Lol 40m vs 1m. Yeah I don’t mean to be rude but you probably didn’t know what you doing using C#. Your first clue that you did something wrong was the time difference.
> you probably didn’t know what you doing using C#
Maybe. I was using a NuGet package recommended by the senior dev (that the team was very familiar with) but with Go, I decided to write everything myself.
One could argue it's not a great comparison but I think it is. The main point of comparison was using solutions/languages that the team is familiar with versus exploring something new or different.
> I don’t mean to be rude
No offense take, I don't think I'm better or worse than any other average developer.
The goal of the project was to read millions of PDFs (something like 9.7 million) and pull some of the text content from every other page.
> Did you try implementing what you did in C# just like Go?
No, but I'd be willing to be that it would be about the same. In hindsight, I created a strawman argument benefiting Go since I've only used C# occasionally for the last 7(ish) years and I'd never used iText before. Regardless of whether people thought Go was "better" (which wasn't my intention) the team opened up to the idea of looking at other tools/languages. Not long after when we started a new projects people asked questions like "would this be better if we used C++ or Rust"?
I also consider the field of languages, but I’ve worked at places where it’s just Python or bust because the “senior” engineers only knew Python and were intimidated at the prospect of learning other languages. I think they had a C++ class in college and thought that all other languages must be similarly complicated. “Pointer” is a curse word in some circles. These projects did not go well because they were computationally intensive and “rewrite the slow parts in C/pandas/multiprocessing/etc” predictably doesn’t work (spend more time marshaling data than you save from C/parallelism).
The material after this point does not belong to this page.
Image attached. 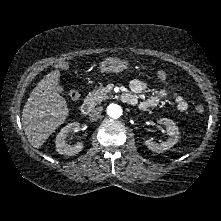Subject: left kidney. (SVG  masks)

We have ~20 millions lines of code at work, shared between C++, C#, JavaScript and some TypeScript. Whenever we start a new project we use one of those, as they cover all of our use cases. Except for the small ML/AI team that's using Python. This is not about cargo-culting or having a favorite language, that's just being pragmatic. I wish the same could be said about our databases.
Didn't participate in the survey, I have previously used Swift, Ruby, Javascript, hesitate to use Crystal language (<1.0) since we need to iterate fast and less error prone, it's nature that Go is production-ready and fast built speed is important.
One surprising thing for me is that far more people use delve (a complex, third-party tool) than the race detector (one flag to tests you're already writing/running). I wonder if people just don't know they're running it?
The second you run in debug mode with breakpoints in VSCode or Goland you're using Delve. I actually think VSCode uses Delve by default. It's the standard debugger. And it's not complex, most people are interacting with it though their IDE/Editor UI.
Most people actually don't know about the race detector. It's not surprising at all that Delve is used more often.